▶ WHAT THE TASK ASKS:
What is needed is an exact copy of the records below, with the pictures left out.

▶ DATA IN THIS EXERCISE:
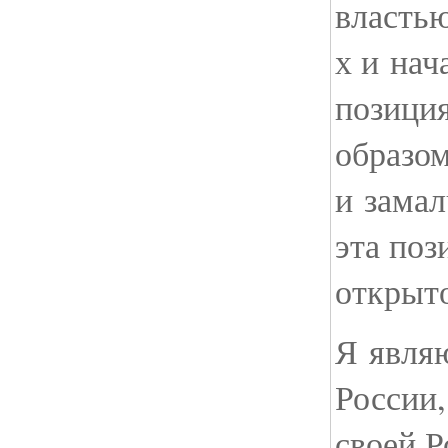
властью
х и нач
позиция
образо
и замал
эта поз
открыто
Я явля
России,
своей Р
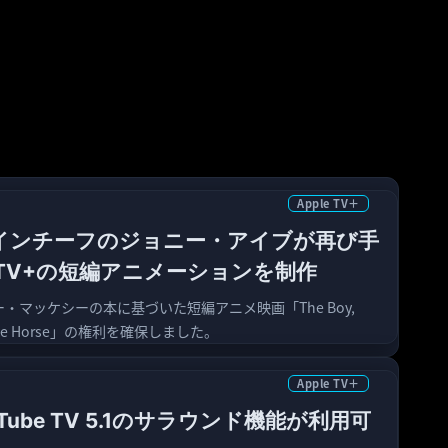
Apple TV＋
デザインチーフのジョニー・アイブが再び手
e TV+の短編アニメーションを制作
ーリー・マッケシーの本に基づいた短編アニメ映画「The Boy,
and the Horse」の権利を確保しました。
Apple TV＋
ouTube TV 5.1のサラウンド機能が利用可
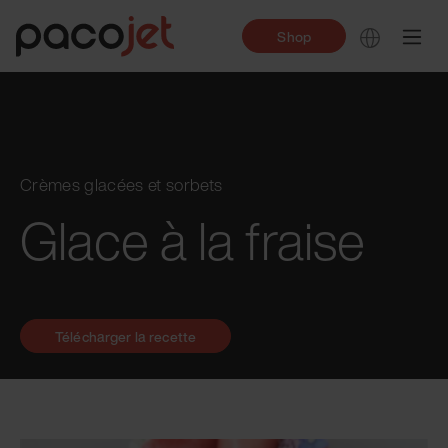
Shop
Crèmes glacées et sorbets
Glace à la fraise
Télécharger la recette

▶ EXERCISE RESPONSE:
властью
х и нач
позиция
образо
и замал
эта поз
открыто
Я явля
России,
своей Р
Apple TV＋
デザインチーフのジョニー・アイブが再び手
e TV+の短編アニメーションを制作
ーリー・マッケシーの本に基づいた短編アニメ映画「The Boy,
and the Horse」の権利を確保しました。
Apple TV＋
ouTube TV 5.1のサラウンド機能が利用可
Shop
Crèmes glacées et sorbets
Glace à la fraise
Télécharger la recette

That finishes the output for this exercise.